Tirando le somme di questo 2018 che volge al termine, voglio ringraziare chi con me anche quest’anno ha provato, pur tra mille difficoltà e limitazioni, a costruire invece che distruggere, a spendersi gratuitamente e comunque sempre a provarci. Penso ai tanti volontari delle diverse associazioni, da quelle che operano nel sociale a quelle che si spendono per la cultura e lo sport. Sono tante piccole gocce che formano un mare immenso di cose belle e buone: voglio ringraziarli per il loro spirito di servizio e la positività, che forse anche in modo inconsapevole, sanno trasmettere.

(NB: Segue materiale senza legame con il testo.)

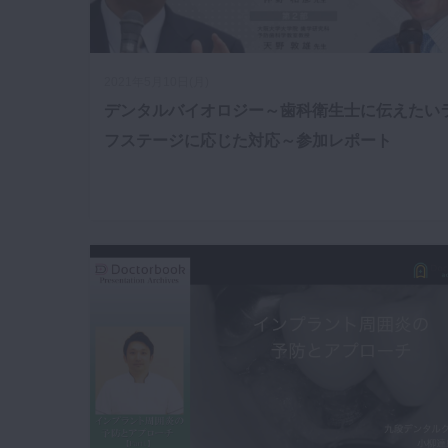
2021年5月10日(月)
デンタルバイオロジー～歯科衛生士に伝えたい
フステージに応じた対応～参加レポート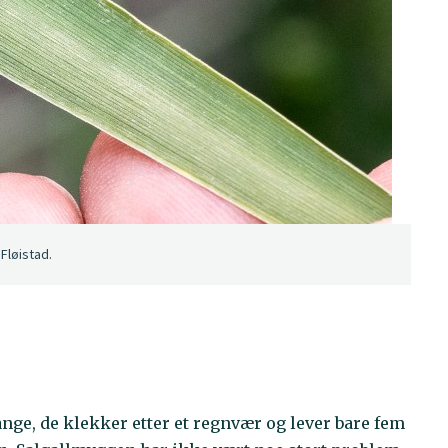
Fløistad.
ge, de klekker etter et regnvær og lever bare fem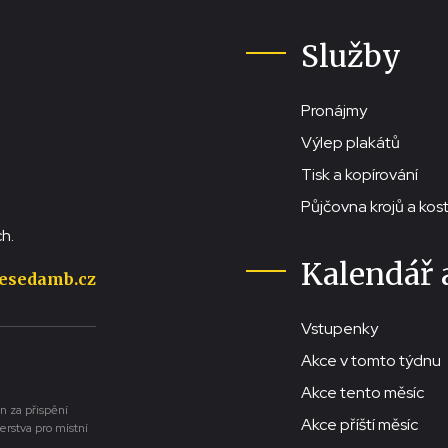
Služby
Pronájmy
Výlep plakátů
Tisk a kopírování
Půjčovna krojů a ko
h.
Kalendář 
esedamb.cz
Vstupenky
Akce v tomto týdnu
Akce tento měsíc
n za přispění
Akce příští měsíc
erstva pro místní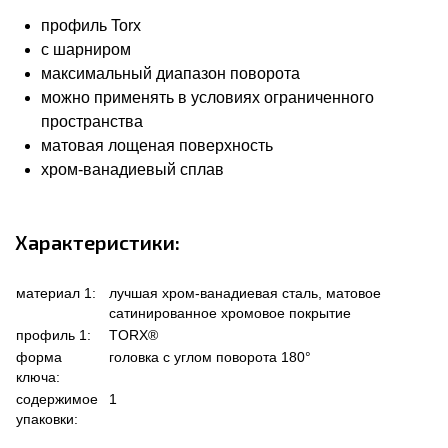
профиль Torx
с шарниром
максимальный диапазон поворота
можно применять в условиях ограниченного
пространства
матовая лощеная поверхность
хром-ванадиевый сплав
Характеристики:
материал 1:
лучшая хром-ванадиевая сталь, матовое
сатинированное хромовое покрытие
профиль 1:
TORX®
форма
головка с углом поворота 180°
ключа:
содержимое
1
упаковки:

Ho il privilegio di guidare una comunità fatta di tante sfumature, di tante storie, che anche quest’ anno mi hanno regalato emozioni, sorprese inaspettate, e anche qualche incazzatura, devo ammetterlo. Se un augurio possiamo farci è quello di fare meglio, di imparare dagli errori, e di valorizzare le tante potenzialità che abbiamo, sforzandoci nell’impresa - non semplice - di non lasciare indietro nessuno.

Con questo proposito da semplice Sindaco, da semplice cittadino,  voglio augurare a tutti Voi un 2019 migliore, un nuovo anno al quale ognuno di noi, se lo vivrà non come singolo ma come parte di una cosa più complessa (ma anche più affascinante) che si chiama «comunità», potrà dare il suo contributo, grande o piccolo che sia.

Auguri, Beppe Pezzetto, un semplice Sindaco.